Irk ayrımı teorisi, milletler ve ırkların eşit olduğu gerçeğine inanmayan sapık bir felsefecinin görüşüdür. Bu batıl görüşün taraftarları dünyanın en güçlü ve seçkin(!) ırk tarafından yönetilmesi ve diğer zayıf ve aşağılık ırkların(!?) ona eğilmesi gerektiğini iddia ederler.
Bu tür bir düşünce tarzı herşeyden önce insanlığın yaşam felsefesine aykırı olup kişisel ve sosyal hürriyete ters düştüğü gibi; zayıf halkların büsbütün yokolmasına bile zemin hazırlayacaktır. Kaldı ki çağdaş tarihçi ve düşünürlerin çoğu, ırk ayrımının ilmi ve tarihi hiçbir dayanağı olmadığını ve safsatadan ibaret uyduruk bir görüş olarak ortaya atıldığını belirtirler.
Tarih sürecinde,Avrupa toplumlarında önemli rol oynayan unsurlardan biri de ırkçılık oldu. Geçmişte politikacıların epey ilgisini çekmiş ve alabildiğine kullanılmış olan ırkçılık fikri sonunda kanlı savaşlara neden olup, nice ülkeleri harabeye çevirdi.
Bu uyduruk görüşün onca taraftar bulmasının nedeni ise tehlikeler karşısında en dayanıklı ve en güçlü halkın en fazla toprak ve en kalabalık nüfusa sahip halk olduğu zannıydı. Halbuki böyle bir halk, yenilgiye daha yakındır.
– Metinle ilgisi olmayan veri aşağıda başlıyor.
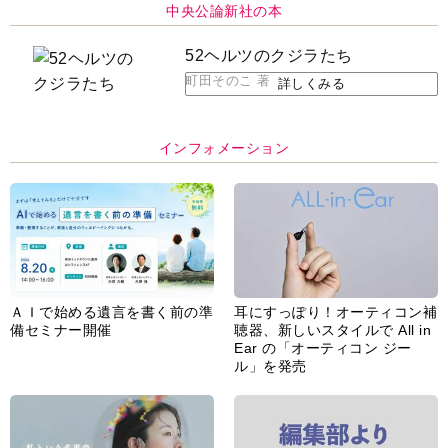
中央公論新社の本
52ヘルツのクジラたち
町田そのこ 著
詳しくみる
インフォメーション
ＡＩで始める遺言を書く前の準
耳にすっぽり！オーティコン補
備セミナー開催
聴器、新しいスタイルで All in
Ear の「オーティコン ジー
ル」を発売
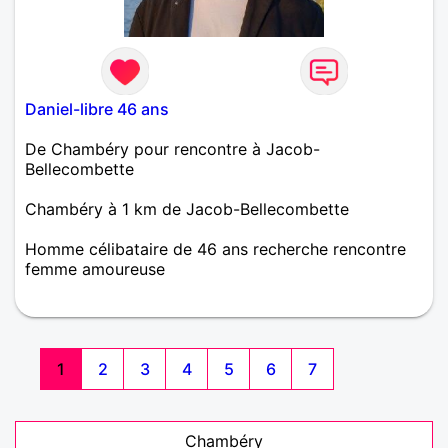
Daniel-libre 46 ans
De Chambéry pour rencontre à Jacob-
Bellecombette
Chambéry à 1 km de Jacob-Bellecombette
Homme célibataire de 46 ans recherche rencontre
femme amoureuse
Avec beaucoup d'activités et l'envie de continuer a
deux, je souhaite faire des rencontres avec des
personnes intéressantes, franche qui aiment les
ballades, les petites sortie, je suis dynamique, franc
1
2
3
4
5
6
7
et sincère je vit la vie à fond je suis 100%, mais le
reste est à découvrir.
Chambéry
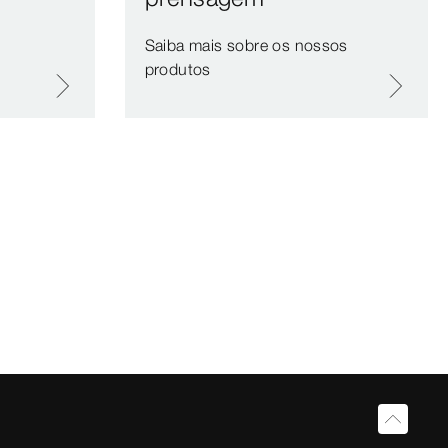
Saiba mais sobre os nossos
produtos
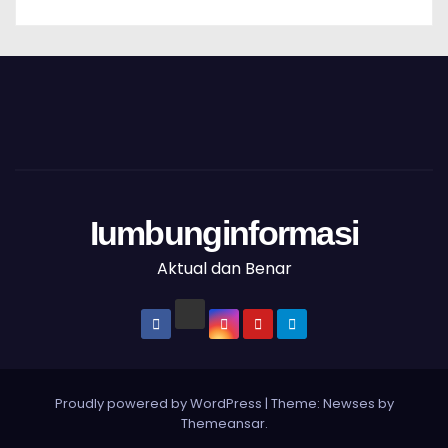
Iumbunginformasi
Aktual dan Benar
Proudly powered by WordPress
|
Theme: Newses by
Themeansar
.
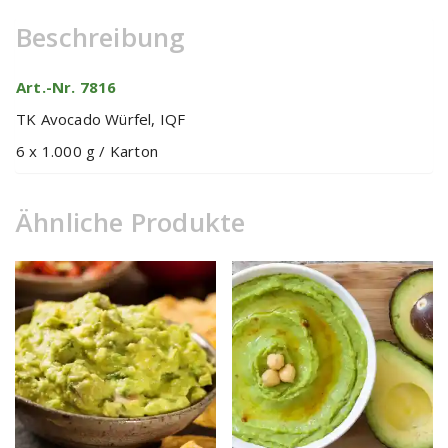
Beschreibung
Art.-Nr. 7816
TK Avocado Würfel, IQF
6 x 1.000 g / Karton
Ähnliche Produkte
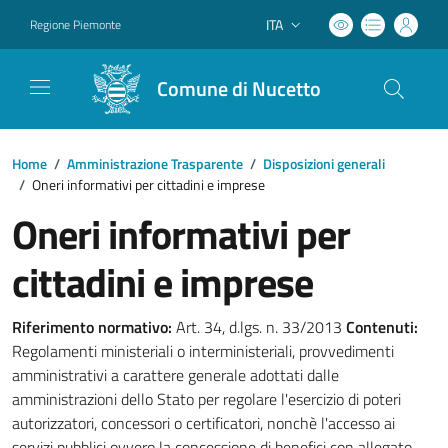
ITA
Regione Piemonte
Lingua attiva:
Comune di Nucetto
Home
/
Amministrazione Trasparente
/
Disposizioni generali
/
Oneri informativi per cittadini e imprese
Oneri informativi per
cittadini e imprese
Riferimento normativo:
Art. 34, d.lgs. n. 33/2013
Contenuti:
Regolamenti ministeriali o interministeriali, provvedimenti
amministrativi a carattere generale adottati dalle
amministrazioni dello Stato per regolare l'esercizio di poteri
autorizzatori, concessori o certificatori, nonchè l'accesso ai
servizi pubblici ovvero la concessione di benefici con allegato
Hala ne yazık ki ,en kalkınmış ülkelerde ırk ayrımı yapılıyor ve beyazlar siyahlardan üstün tutuluyor. Medeniyetin beşiği olarak bilinen ülkelerde bugün siyah derili olmak bile nerdeyse suç sayılıyor, bu ülkelerde yaşayan siyahlar insan hakları ve meşru hürriyetten önemli ölçüde mahrum bırakılıyor. Bugün Amerika Birleşik Devletleri'nde bazı eyaletlerde siyahlarla beyazların evlenmesi kanunla yasaklanmış olduğu gibi siyahların okul, üniversite hastahane, ve diğer sosyal mekanları beyazlardan ayrı tutulmasına çalışılıyor.Beyazların bulundğu otel, restoran ve salonlara siyahların girmesi yasaklanıyor. Amerika'da şu anda geçerli olan ve bilfiil uygulanan kanunlara göre siyahların otobüslerde bile beyazların yanına oturmaya hakları yok!!! Bütün bunlardan daha kötü olanı, bazı kiliselere bile siyahların alınmaması ve o kiliselerde dini merasimlere katılıp ibadet etmelerine izin verilmemesidir!...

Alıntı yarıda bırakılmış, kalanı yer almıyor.